There have been so many positive experiences during this process.  I am excited about the opportunity that a trial like this brings not only for the Sanfilippo community but for the path it might pave for similar trials for other conditions, particularly rare paediatric disorders.  It is also great to see a trial in such a world-leading therapy here in Australia as often researchers are forced to move overseas to get involved in such projects.

  1. Knowing what you know now, what advice would you give to someone that found themselves or someone they care about with a new diagnosis?    OR   What is the one piece of advice you would give someone considering a clinical trial?

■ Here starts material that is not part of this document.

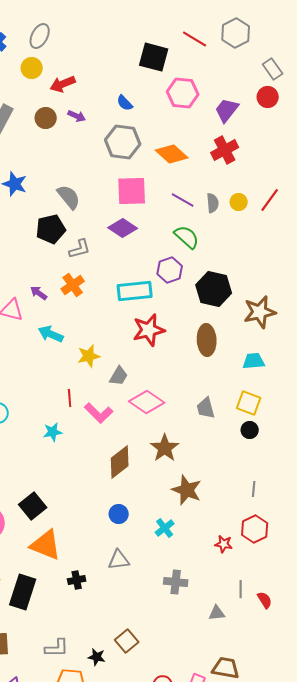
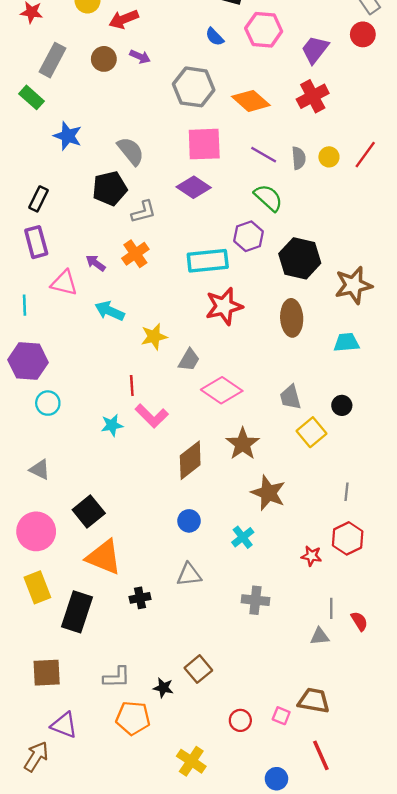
blue semicircle: (125, 103) -> (215, 37), moved
yellow square: (249, 403) -> (311, 432), moved, turned 30
pink L-shape: (99, 413) -> (152, 416), moved
black circle: (250, 430) -> (342, 405), moved
gray triangle: (217, 613) -> (320, 636), moved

The first piece of advice I would give someone who found themselves or someone they care about with a new diagnosis is to get connected.  Seek and engage anyone associated with the condition, whether they are in the next street or on the other side of the world – technology has made it easy to connect and share information.  This includes families living with the condition, patient groups, researchers working in the field and industry (biotechs and pharma).  These people will become a great support network and source of information and they will be the ones who know about what research, particularly that heading in to clinical trial, is happening around the world.

The second thing I would say is to have hope.  I am not talking about false hope where miracles occur but never give up hope that you can provide a better life for your loved one than the one you were handed upon diagnosis.  There is a lot that is happening in research and lots of opportunity for families to contribute to and influence that.

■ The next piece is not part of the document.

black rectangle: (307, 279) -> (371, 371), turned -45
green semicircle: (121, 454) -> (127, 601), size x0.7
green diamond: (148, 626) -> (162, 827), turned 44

  1. Why do you think clinical trials matter?   OR   Why do you think people should think about investigating clinical trials as an option?

Clinical trials are obviously critical for the ongoing development of drugs and therapies that benefit the wider community and future generations.  But for life-limiting conditions like Sanfilippo, clinical trials also represent a unique opportunity for patients to access emerging treatments that could be their only chance for intervention within their lifetime.  When a condition is so aggressive and no approved treatments exist, access via a clinical trial is literally the only chance a patient might have.

The challenge of course is that this needs to be balanced with the primary purpose of a trial; that is to demonstrate safety and efficacy of a drug candidate, something that could be compromised if the focus is too heavily on access rather than eligibility.  As drug development accelerates, particularly for severe genetic disorders, regulatory frameworks and clinical trial guidelines will need to carefully consider compassionate use and access policies to meet increasing demands.


I’d like to thank Megan for sharing her thoughts with us, and her tireless advocacy for her children, other children with Sanfilippo Syndrome, and clinical trials. I wish you, your husband and your gorgeous children a long and happy life together.

Happy International Clinical Trials Day.